SGD as Free Energy Minimization: A Thermodynamic View on Neural Network Training
Ildus Sadrtdinov, Ivan Klimov, Ekaterina Lobacheva, Dmitry Vetrov
TL;DR
This work develops a thermodynamic framework for neural network training by showing that SGD with fixed learning rates minimizes a Helmholtz free energy $F=U-TS$, where $U$ is the expected training loss and $S$ is the entropy of the weight distribution, with an effective temperature $T$ that depends on the LR. The authors validate the framework empirically on underparameterized and overparameterized models, finding that UP yields a monotonically increasing $T( ext{LR})$ and a convex free-energy landscape, while OP exhibits a temperature collapse to zero at small LRs, enabling direct loss minimization. They attribute the UP/OP mismatch to differences in the signal-to-noise ratio of stochastic gradients near optima, supported by a 3D-sphere toy model and neural network experiments. The results offer a novel lens to interpret training dynamics, connecting fixed-LR behavior, implicit regularization, and phase-transition-like phenomena in deep learning.
Abstract
We present a thermodynamic interpretation of the stationary behavior of stochastic gradient descent (SGD) under fixed learning rates (LRs) in neural network training. We show that SGD implicitly minimizes a free energy function $F=U-TS$, balancing training loss $U$ and the entropy of the weights distribution $S$, with temperature $T$ determined by the LR. This perspective offers a new lens on why high LRs prevent training from converging to the loss minima and how different LRs lead to stabilization at different loss levels.
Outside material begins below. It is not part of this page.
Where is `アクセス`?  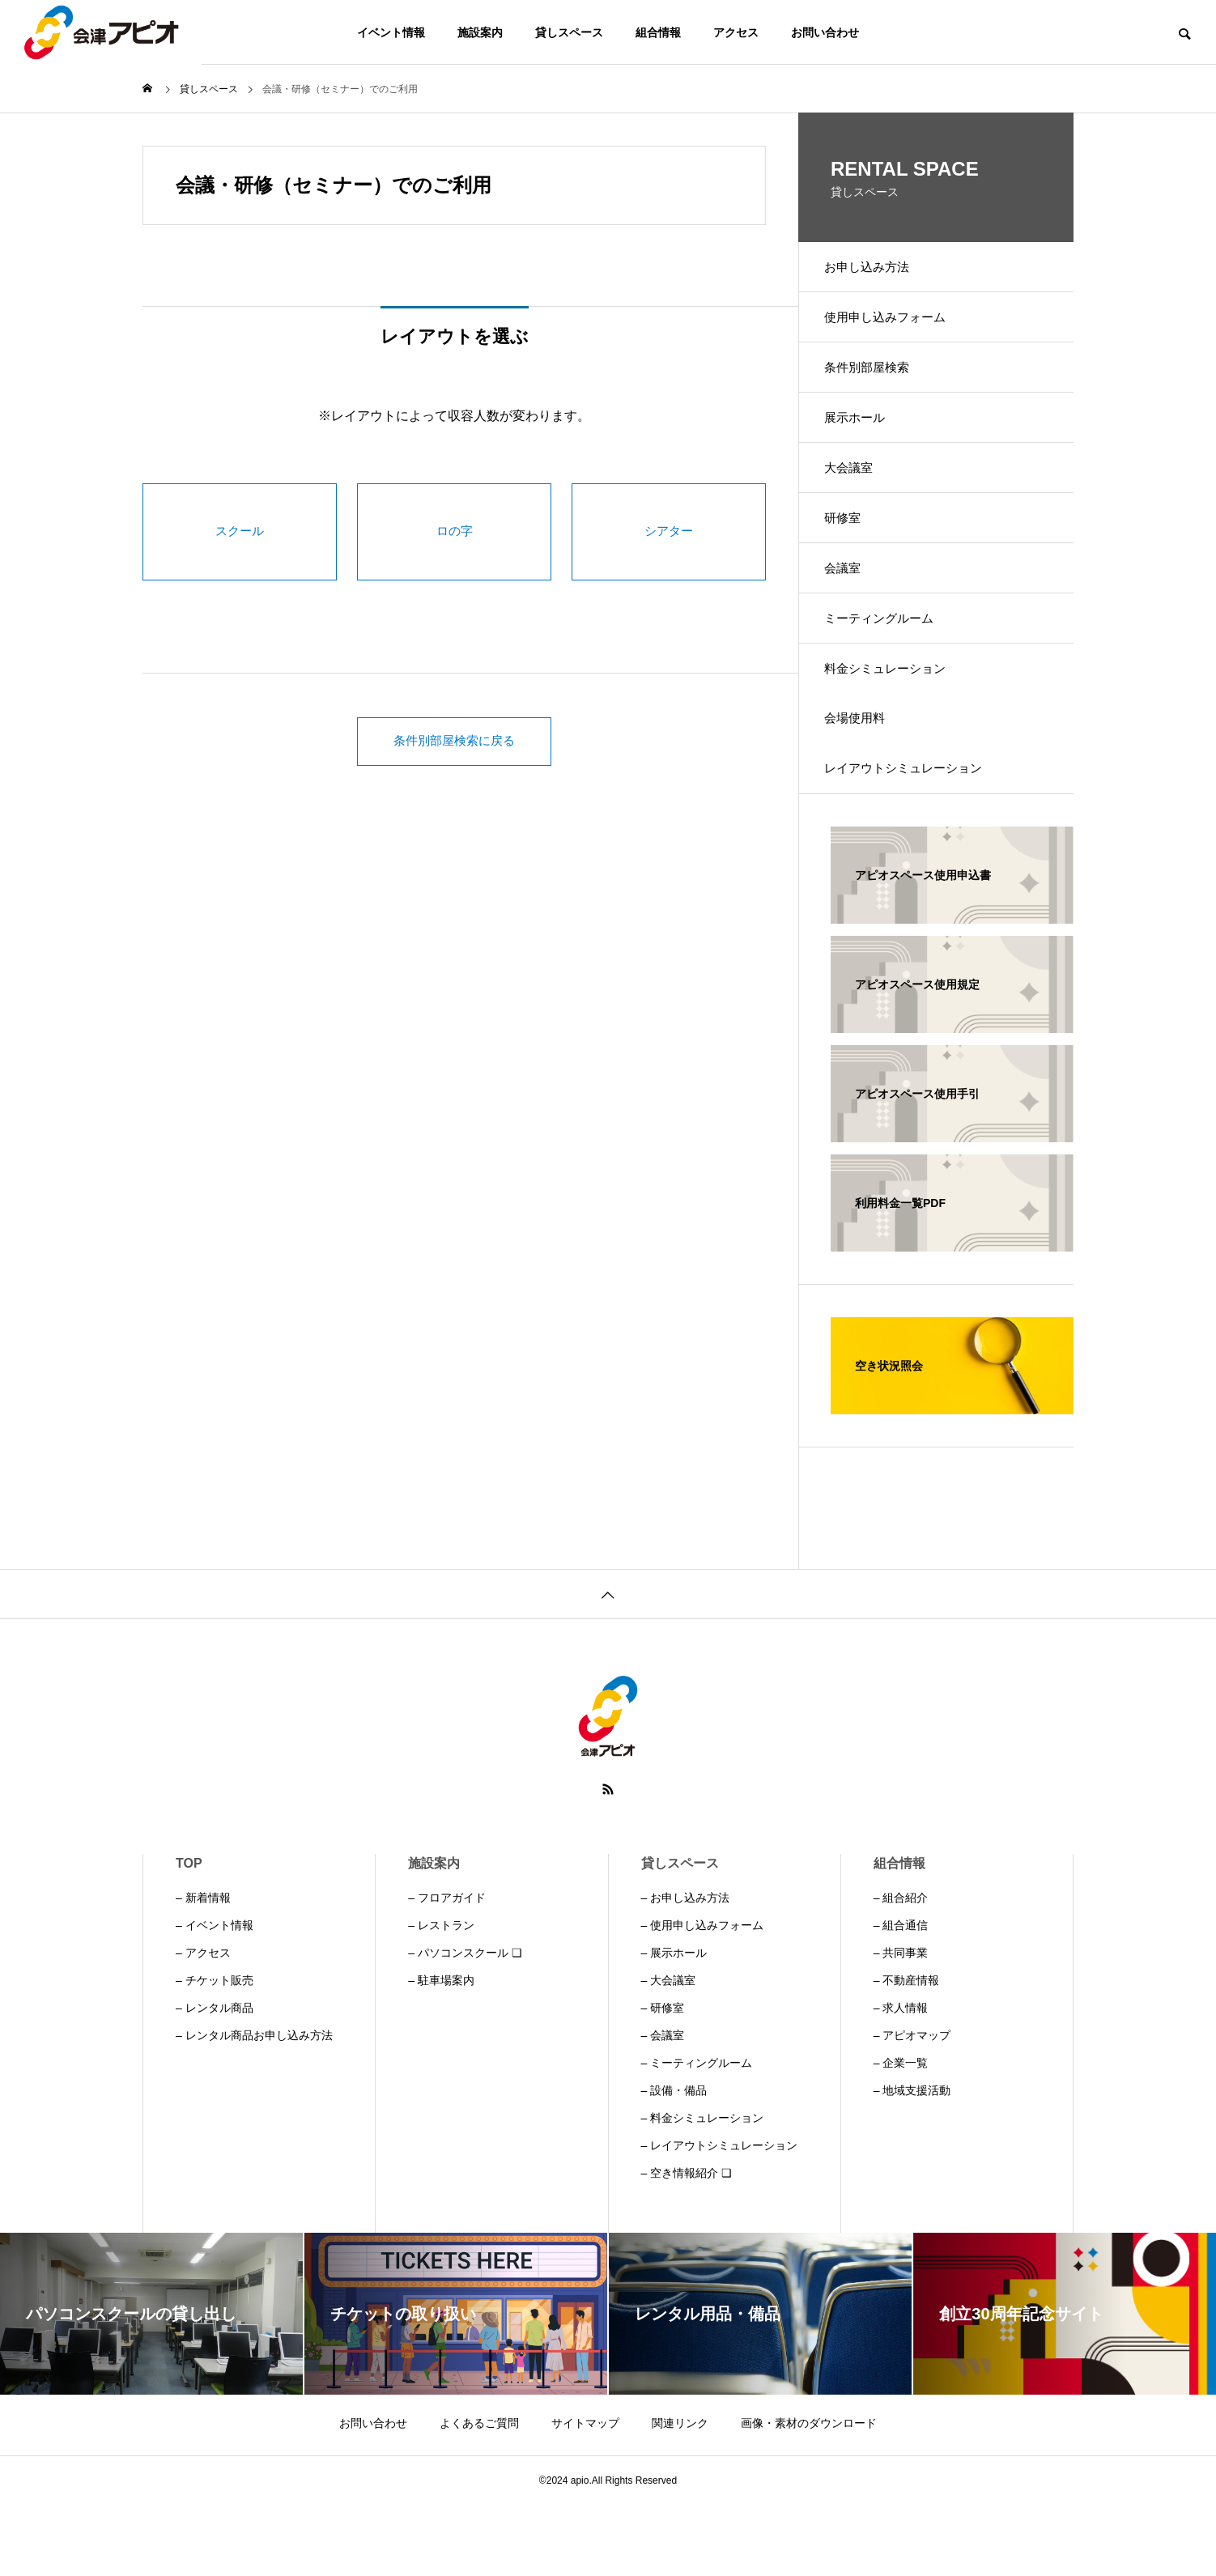
アクセス is located at coordinates (736, 32).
We empirically validate the free energy framework on both underparameterized (UP) and overparameterized (OP) models. UP models consistently follow free energy minimization, with temperature increasing monotonically with LR, while for OP models, the temperature effectively drops to zero at low LRs, causing SGD to minimize the loss directly and converge to an optimum. We attribute this mismatch to differences in the signal-to-noise ratio of stochastic gradients near optima, supported by both a toy example and neural network experiments.